# GLOWQ Pipeline

This folder contains the three-step GLOWQ pipeline plus a convenience script that orchestrates end-to-end quantization, randomized SVD compression, and decode-cache evaluation. The notes below cover CUDA kernel setup and basic usage of `run_pipeline.sh`.

## 1. Prerequisites

- Python 3.9+ with a CUDA-enabled PyTorch build (`pip install torch --index-url https://download.pytorch.org/whl/cu121` or similar).
- `transformers`, `datasets`, `tqdm`, `sentencepiece`, and `accelerate` are typically required by the step scripts. Install them with:

  ```bash
  pip install -r requirements.txt  # if you maintain a requirements file
  # or
  pip install transformers datasets tqdm sentencepiece accelerate triton
  ```

- CUDA toolkit >= 11.8 available on the system for compiling custom extensions.
- Set `TORCH_CUDA_ARCH_LIST` when building on machines with newer GPUs (for example `export TORCH_CUDA_ARCH_LIST="8.0;8.6;9.0"`).

## 2. Installing the CUDA W4A16 Kernels

The custom 4-bit weight / 16-bit activation kernels live under `cuda_w4a16/` and are built on-demand using `torch.utils.cpp_extension.load`. You can also run the Triton-based 4-bit kernel bundled with PyTorch without installing any additional modules—both implementations are available out of the box.
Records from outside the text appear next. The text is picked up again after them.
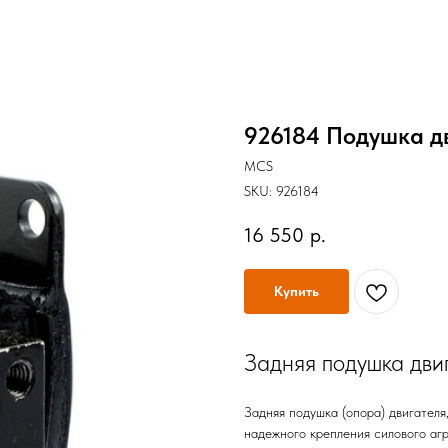
926184 Подушка дв
MCS
SKU:
926184
16 550
р.
Купить
Задняя подушка дви
Задняя подушка (опора) двигателя
надежного крепления силового аг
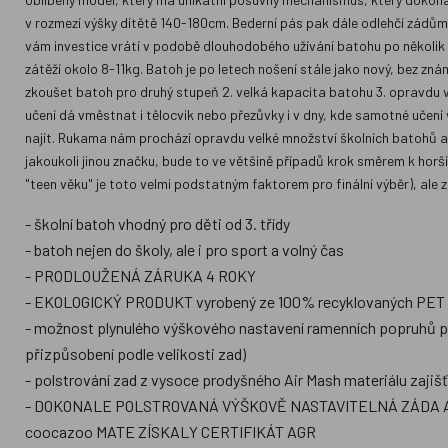
v rozmezí výšky dítětě 140-180cm. Bederní pás pak dále odlehčí zádům
vám investice vrátí v podobě dlouhodobého užívání batohu po několik 
zátěží okolo 8-11kg. Batoh je po letech nošení stále jako nový, bez z
zkoušet batoh pro druhý stupeň 2. velká kapacita batohu 3. opravdu ve
učení dá vměstnat i tělocvik nebo přezůvky i v dny, kde samotné učení
najít. Rukama nám prochází opravdu velké množství školních batohů a 
jakoukoli jinou značku, bude to ve většině případů krok směrem k horš
"teen věku" je toto velmi podstatným faktorem pro finální výběr), ale
- školní batoh vhodný pro děti od 3. třídy
- batoh nejen do školy, ale i pro sport a volný čas
- PRODLOUŽENÁ ZÁRUKA 4 ROKY
- EKOLOGICKÝ PRODUKT vyrobený ze 100% recyklovaných PET lah
- možnost plynulého výškového nastavení ramenních popruhů p
přizpůsobení podle velikosti zad)
- polstrování zad z vysoce prodyšného Air Mash materiálu zajišť
- DOKONALE POLSTROVANÁ VÝŠKOVĚ NASTAVITELNÁ ZÁDA A
coocazoo MATE ZÍSKALY CERTIFIKÁT AGR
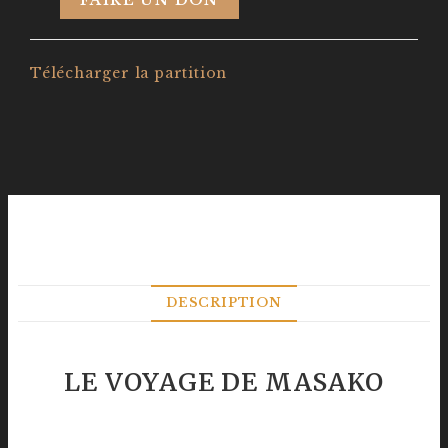
FAIRE UN DON
Télécharger la partition
DESCRIPTION
LE VOYAGE DE MASAKO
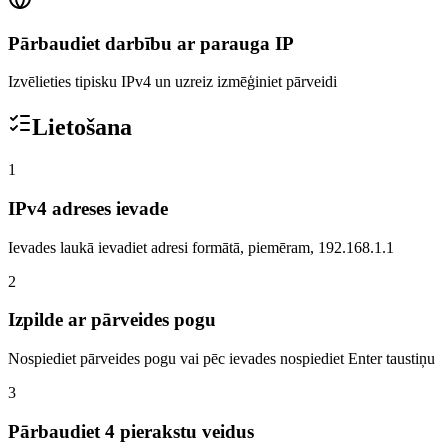
Pārbaudiet darbību ar parauga IP
Izvēlieties tipisku IPv4 un uzreiz izmēģiniet pārveidi
Lietošana
1
IPv4 adreses ievade
Ievades laukā ievadiet adresi formātā, piemēram, 192.168.1.1
2
Izpilde ar pārveides pogu
Nospiediet pārveides pogu vai pēc ievades nospiediet Enter taustiņu
3
Pārbaudiet 4 pierakstu veidus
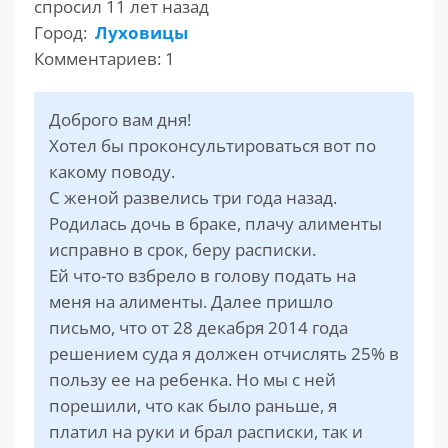
спросил 11 лет назад
Город:
Луховицы
РАЗДЕЛЫ
Комментариев: 1
САЙТА
▾
Доброго вам дня!
Хотел бы проконсультироваться вот по
какому поводу.
С женой развелись три года назад.
Родилась дочь в браке, плачу алименты
исправно в срок, беру расписки.
Ей что-то взбрело в голову подать на
меня на алименты. Далее пришло
письмо, что от 28 декабря 2014 года
решением суда я должен отчислять 25% в
пользу ее на ребенка. Но мы с ней
порешили, что как было раньше, я
платил на руки и брал расписки, так и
1. Ensure your environment meets the prerequisites above.
2. (Optional) Warm up the build so later runs do not spend time compiling:

   ```bash
   python - <<'PY'
   from cuda_w4a16 import load_w4a16_extension
   load_w4a16_extension(verbose=True)
   PY
   ```

   This compiles the kernels into PyTorch's `~/.cache/torch_extensions` directory. Subsequent executions that use `--use_cuda_w4a16` will reuse the cached library.

If the build fails, double-check that the CUDA toolkit and PyTorch CUDA version match, and that you exported an appropriate `TORCH_CUDA_ARCH_LIST`.

## 3. Running the Pipeline

`run_pipeline.sh` wires the three steps together:

1. **Step 1:** Quantization error + original weights dump.
2. **Step 2:** Randomized SVD on the error tensors.
3. **Step 3:** Decode evaluation with (optional) CUDA W4A16 kernels.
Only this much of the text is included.